BDG (pg/mL, Pos > 7)	Days Post-2nd HCT
7.35	114
3	126
173	172
26.4	189

).

Despite the parasternal and knee joint abscesses by Scedosporium improving with voriconazole therapy, the patient died from the cerebral localization of the mycosis. Unfortunately, we do not know if cerebral involvement was present since the initial diagnosis of scedosporiosis, though neurologically asymptomatic, because neither a head MRI nor computed tomography was performed.

The recommended treatment for scedosporiosis is voriconazole, which showed better outcomes compared with amphotericin B. Therefore, the use of amphotericin B monotherapy is discouraged whenever voriconazole is available [3,7,21]. Alternatives are posaconazole and voriconazole-based antifungal combinations, including voriconazole plus terbinafine or echinocandin or amphotericin B [3,21]. Instead, neither isavuconazole nor itraconazole is currently recommended [7]. Salvage therapy can be necessary in case of refractory infection or toxicity/intolerance, using a voriconazole-based antifungal combination or posaconazole, in case of intolerance or resistance to VCZ [7]. Due to the pharmacokinetic unpredictability and the inter-patient variability, the TDM is recommended during azole use to guide the dosing and avoid treatment failure and toxicities [3]. In our case, the antifungal susceptibility testing confirmed the sensitivity of voriconazole. However, due to suspected drug toxicities, we suspended voriconazole twice. In the first case for hepatic toxicity, since parasternal and knee joint abscesses were clinically and radiologically improved, voriconazole was temporarily switched to amphotericin B. In the second case, voriconazole was temporarily switched to posaconazole due to gastrointestinal toxicity. Moreover, we hypothesize that the non-response to antifungals might be related to profound and prolonged immunosuppression and insufficient concentration in the cerebral lesions.
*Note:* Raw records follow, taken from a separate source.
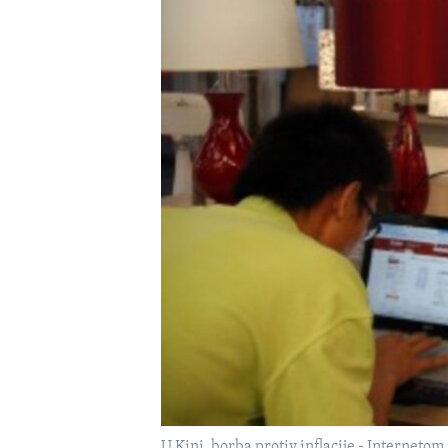
MAGAZIN
O GLASU AMERIKE
U Kini, borba protiv inflacije - Internet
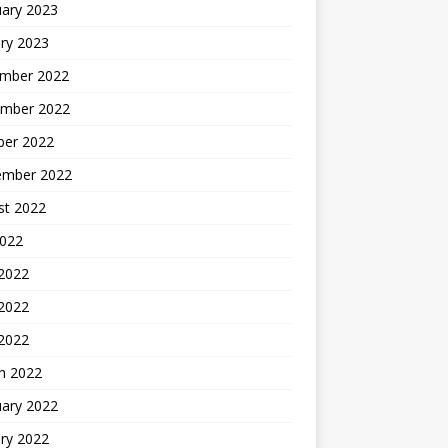
uary 2023
ry 2023
mber 2022
mber 2022
ber 2022
ember 2022
st 2022
2022
 2022
2022
 2022
h 2022
uary 2022
ry 2022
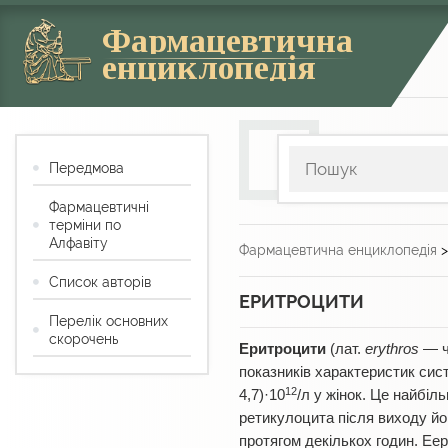
Фармацевтична
енциклопедія
Передмова
Фармацевтичні
терміни по
Алфавіту
Фармацевтична енциклопедія
Список авторів
ЕРИТРОЦИТИ
Перелік основних
скорочень
Еритроцити
(лат.
еrythros
— ч
показників характеристик сист
12
4,7)·10
/л у жінок. Це найбіл
ретикулоцита після виходу йо
протягом декількох годин. Е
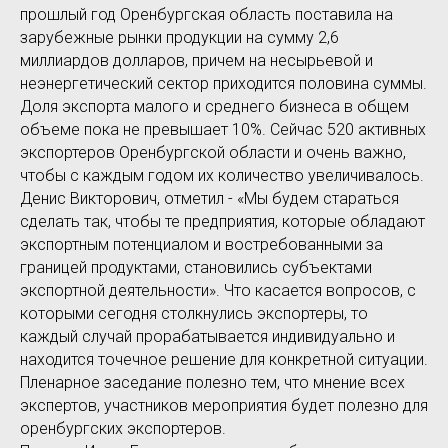
прошлый год Оренбургская область поставила на
зарубежные рынки продукции на сумму 2,6
миллиардов долларов, причем на несырьевой и
неэнергетический сектор приходится половина суммы.
Доля экспорта малого и среднего бизнеса в общем
объеме пока не превышает 10%. Сейчас 520 активных
экспортеров Оренбургской области и очень важно,
чтобы с каждым годом их количество увеличивалось.
Денис Викторович, отметил - «Мы будем стараться
сделать так, чтобы те предприятия, которые обладают
экспортным потенциалом и востребованными за
границей продуктами, становились субъектами
экспортной деятельности». Что касается вопросов, с
которыми сегодня столкнулись экспортеры, то
каждый случай прорабатывается индивидуально и
находится точечное решение для конкретной ситуации.
Пленарное заседание полезно тем, что мнение всех
экспертов, участников мероприятия будет полезно для
оренбургских экспортеров.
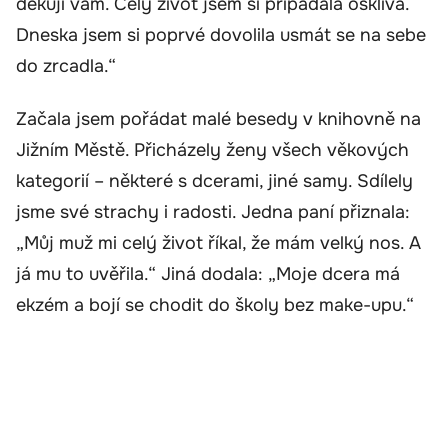
děkuji vám. Celý život jsem si připadala ošklivá.
Dneska jsem si poprvé dovolila usmát se na sebe
do zrcadla.“
Začala jsem pořádat malé besedy v knihovně na
Jižním Městě. Přicházely ženy všech věkových
kategorií – některé s dcerami, jiné samy. Sdílely
jsme své strachy i radosti. Jedna paní přiznala:
„Můj muž mi celý život říkal, že mám velký nos. A
já mu to uvěřila.“ Jiná dodala: „Moje dcera má
ekzém a bojí se chodit do školy bez make-upu.“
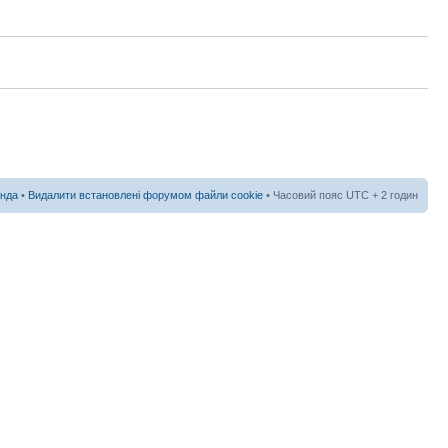
нда
•
Видалити встановлені форумом файли cookie
• Часовий пояс UTC + 2 годин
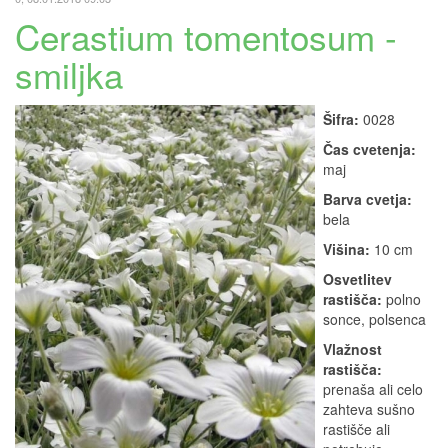
Cerastium tomentosum -
smiljka
Šifra:
0028
Čas cvetenja:
maj
Barva cvetja:
bela
Višina:
10 cm
Osvetlitev
rastišča:
polno
sonce, polsenca
Vlažnost
rastišča:
prenaša ali celo
zahteva sušno
rastišče ali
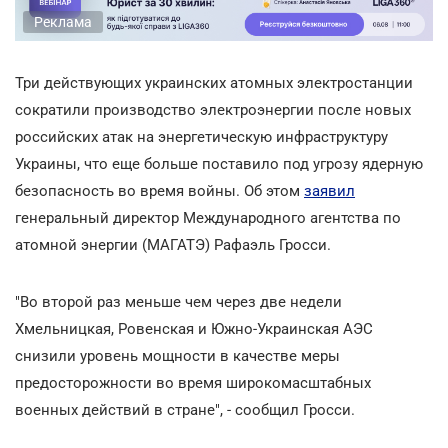
Реклама
Три действующих украинских атомных электростанции
сократили производство электроэнергии после новых
российских атак на энергетическую инфраструктуру
Украины, что еще больше поставило под угрозу ядерную
безопасность во время войны. Об этом
заявил
генеральный директор Международного агентства по
атомной энергии (МАГАТЭ) Рафаэль Гросси.
"Во второй раз меньше чем через две недели
Хмельницкая, Ровенская и Южно-Украинская АЭС
снизили уровень мощности в качестве меры
предосторожности во время широкомасштабных
военных действий в стране", - сообщил Гросси.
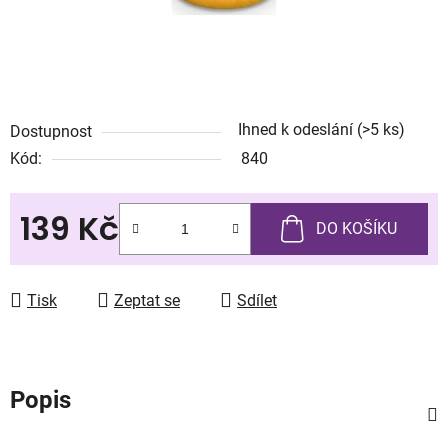
Ihned k odeslání
(>5 ks)
Dostupnost
Kód:
840
139 Kč
DO KOŠÍKU
Měrná cena:
Tisk
Zeptat se
Sdílet
Popis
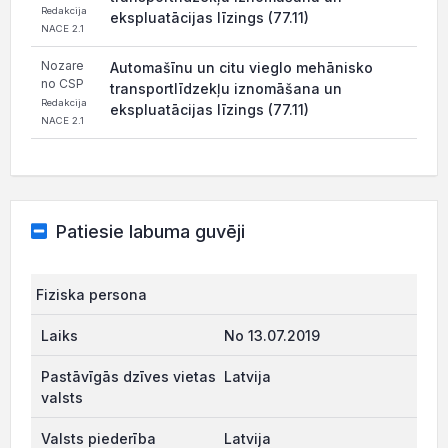
Redakcija
ekspluatācijas līzings (77.11)
NACE 2.1
Nozare
Automašīnu un citu vieglo mehānisko
no CSP
transportlīdzekļu iznomāšana un
Redakcija
ekspluatācijas līzings (77.11)
NACE 2.1
Patiesie labuma guvēji
Fiziska persona
No 13.07.2019
Latvija
Latvija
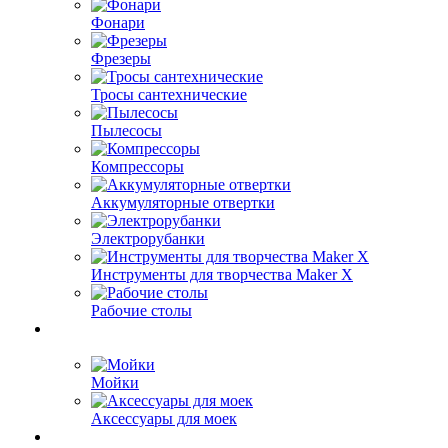
Фонари
Фрезеры
Тросы сантехнические
Пылесосы
Компрессоры
Аккумуляторные отвертки
Электрорубанки
Инструменты для творчества Maker X
Рабочие столы
Мойки
Аксессуары для моек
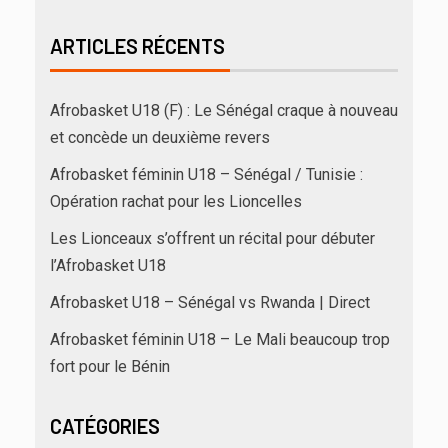
ARTICLES RÉCENTS
Afrobasket U18 (F) : Le Sénégal craque à nouveau
et concède un deuxième revers
Afrobasket féminin U18 – Sénégal / Tunisie :
Opération rachat pour les Lioncelles
Les Lionceaux s’offrent un récital pour débuter
l’Afrobasket U18
Afrobasket U18 – Sénégal vs Rwanda | Direct
Afrobasket féminin U18 – Le Mali beaucoup trop
fort pour le Bénin
CATÉGORIES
New promising antifungal drugs are under investigation. For scedosporiosis, olorofilm and fosmanogepix have shown activity, both in vitro and in animal studies [7]. Olorofilm belongs to the new orotomide class that inhibits the fungal dihydroorotate dehydrogenase responsible for fungal pyrimidine and DNA synthesis. Fosmanogepix is a pro-drug of manogepix, a glycosylphosphatidylinositol anchor inhibitor [3]. Therefore, we expect to have new weapons against fungal infections in the near future.

4. Conclusions

Invasive fungal infections by Scedosporium spp. are an emerging global issue due to the high morbidity and mortality rates, especially in HCT recipients. In this case, we conclude that the long-lasting defective function of PMN due to CGD, the prolonged aplasia due to primary graft failure, and deep post-transplant immunosuppression have been significant factors in the occurrence of this rare mycosis. What we have learned is that the screening of CNS localization by MRI in severely immunocompromised patients with Scedosporium infections would be useful to define the extension of the disease, even though neurologically asymptomatic. Moreover, we found that the B-D-glucan test was useful for diagnosing and monitoring invasive scedosporiosis. Finally, the introduction of new antifungal drugs in the next years may improve the prognosis of this severe infection.